# Ginger mead from ginger honey



## lilith (Oct 22, 2010)

I wanted to make ginger mead, and have been searching for recipes.

Now, recipes I find tell me to soak sliced or chopped ginger in water and heat it to get ginger juice, mix it with honey, and so on but I have 4-5 jars of ginger honey, which is simply sliced ginger dipped in pure honey (I make this year round).

I wondered if this can be turned into mead?
I imagined that ginger honey gives stronger ginger flavour than simply boiling ginger in water, because I am waiting longer to extract ginger juice... am I wrong?


----------



## fatbloke (Oct 23, 2010)

lilith said:


> I wanted to make ginger mead, and have been searching for recipes.
> 
> Now, recipes I find tell me to soak sliced or chopped ginger in water and heat it to get ginger juice, mix it with honey, and so on but I have 4-5 jars of ginger honey, which is simply sliced ginger dipped in pure honey (I make this year round).
> 
> ...


Don't know about that.
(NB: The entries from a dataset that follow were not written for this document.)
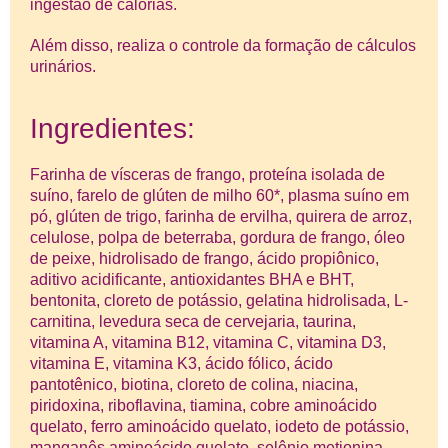
ingestão de calorias.
Além disso, realiza o controle da formação de cálculos
urinários.
Ingredientes:
Farinha de vísceras de frango, proteína isolada de
suíno, farelo de glúten de milho 60*, plasma suíno em
pó, glúten de trigo, farinha de ervilha, quirera de arroz,
celulose, polpa de beterraba, gordura de frango, óleo
de peixe, hidrolisado de frango, ácido propiônico,
aditivo acidificante, antioxidantes BHA e BHT,
bentonita, cloreto de potássio, gelatina hidrolisada, L-
carnitina, levedura seca de cervejaria, taurina,
vitamina A, vitamina B12, vitamina C, vitamina D3,
vitamina E, vitamina K3, ácido fólico, ácido
pantotênico, biotina, cloreto de colina, niacina,
piridoxina, riboflavina, tiamina, cobre aminoácido
quelato, ferro aminoácido quelato, iodeto de potássio,
manganês aminoácido quelato, selênio metionina,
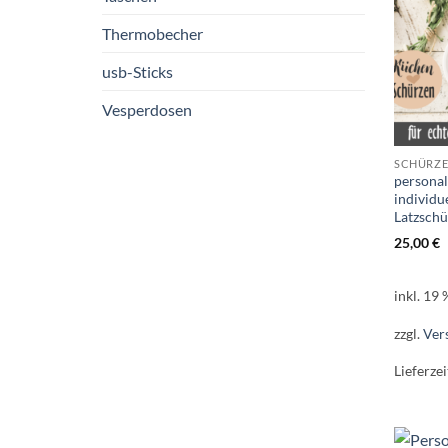
Thermobecher
usb-Sticks
Vesperdosen
SCHÜRZ
personal
individu
Latzsch
25,00
€
inkl. 19
zzgl.
Ver
Lieferzei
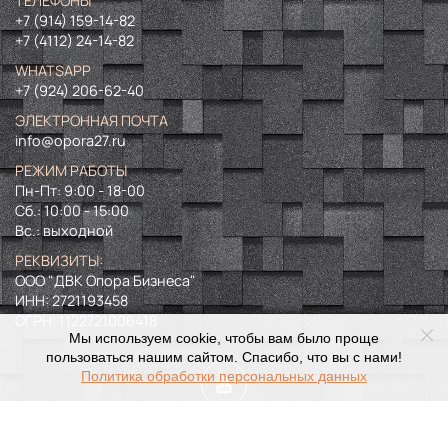
ТЕЛЕФОНЫ
+7 (914) 159-14-82
+7 (4112) 24-14-82
WHATSAPP
+7 (924) 206-62-40
ЭЛЕКТРОННАЯ ПОЧТА
info@opora27.ru
РЕЖИМ РАБОТЫ
Пн-Пт: 9:00 - 18-00
Сб.: 10:00 - 15:00
Вс.: выходной
РЕКВИЗИТЫ:
ООО "ДВК Опора Бизнеса"
ИНН:
2721193458
ОГРН:
1122721006418
Мы используем cookie, чтобы вам было проще
пользоваться нашим сайтом. Спасибо, что вы с нами!
Политика обработки персональных данных
©
2024. Все права защищены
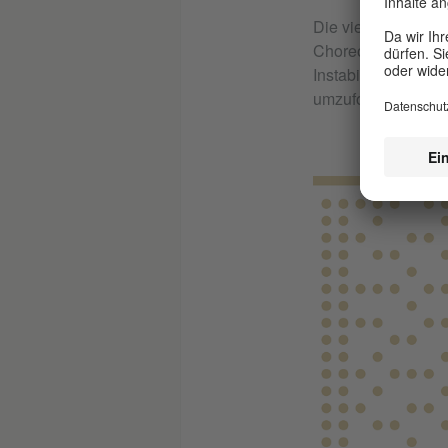
Die vierte Edition
Choreograph*innen
Instabilität nachz
umzuformulieren.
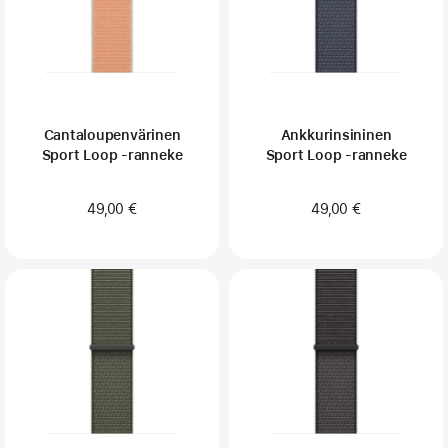
Cantaloupen­värinen
Ankkurinsininen
Sport Loop ‑ranneke
Sport Loop ‑ranneke
49,00 €
49,00 €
I'd guess that if you made the mead with just the honey like that, then you'd have only a minimal (if any) trace of ginger flavour.

I'd have thought that it would be better to make a standard traditional mead, then add some/all the ginger into secondary fermentation

or

make the traditional in the normal way, then once it's finished, add the ginger to it to extract the flavour etc - that way, you'd have greater control over the amount of ginger flavour was in the mead.

Don't forget, for the best ginger flavour, you often have to have a fair amount of sweetness/sugar present - which is why your home brew ginger honey probably comes out good.

I don't know whether ginger flavour is better extracted by water, water with sugar or by alcohol.....

regards

fatbloke


----------